* [What the task asks]:
In the listing below, the lines starting with the line with "zuverlässigen" and going on through the line with "Bundesfinanzministeriums" are to be reproduced exactly, and only those.

[[ Listed records open ]]

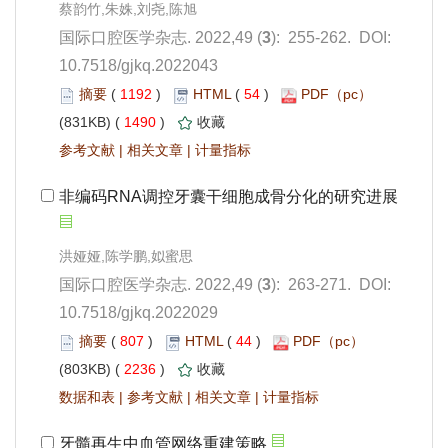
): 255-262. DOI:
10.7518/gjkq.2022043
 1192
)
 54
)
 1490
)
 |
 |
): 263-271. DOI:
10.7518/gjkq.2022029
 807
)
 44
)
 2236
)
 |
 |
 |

[[ Listed records closed ]]
[[ Listed records open ]]

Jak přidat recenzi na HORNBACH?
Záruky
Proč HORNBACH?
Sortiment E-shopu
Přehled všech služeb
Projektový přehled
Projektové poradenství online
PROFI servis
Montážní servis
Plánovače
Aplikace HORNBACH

[[ Listed records closed ]]
[[ Listed records open ]]

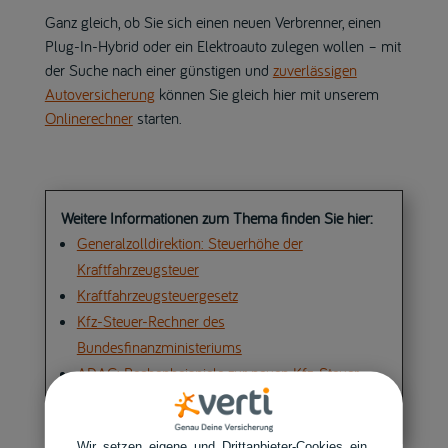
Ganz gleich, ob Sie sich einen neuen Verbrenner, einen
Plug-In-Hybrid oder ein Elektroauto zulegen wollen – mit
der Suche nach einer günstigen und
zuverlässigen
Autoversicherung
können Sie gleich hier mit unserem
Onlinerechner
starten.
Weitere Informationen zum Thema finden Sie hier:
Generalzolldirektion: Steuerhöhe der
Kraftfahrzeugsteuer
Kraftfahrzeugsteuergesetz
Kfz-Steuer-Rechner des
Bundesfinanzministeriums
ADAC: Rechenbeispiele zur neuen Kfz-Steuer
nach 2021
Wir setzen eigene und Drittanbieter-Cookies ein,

[[ Listed records closed ]]

* [Result]:
zuverlässigen
Autoversicherung
können Sie gleich hier mit unserem
Onlinerechner
starten.
Weitere Informationen zum Thema finden Sie hier:
Generalzolldirektion: Steuerhöhe der
Kraftfahrzeugsteuer
Kraftfahrzeugsteuergesetz
Kfz-Steuer-Rechner des
Bundesfinanzministeriums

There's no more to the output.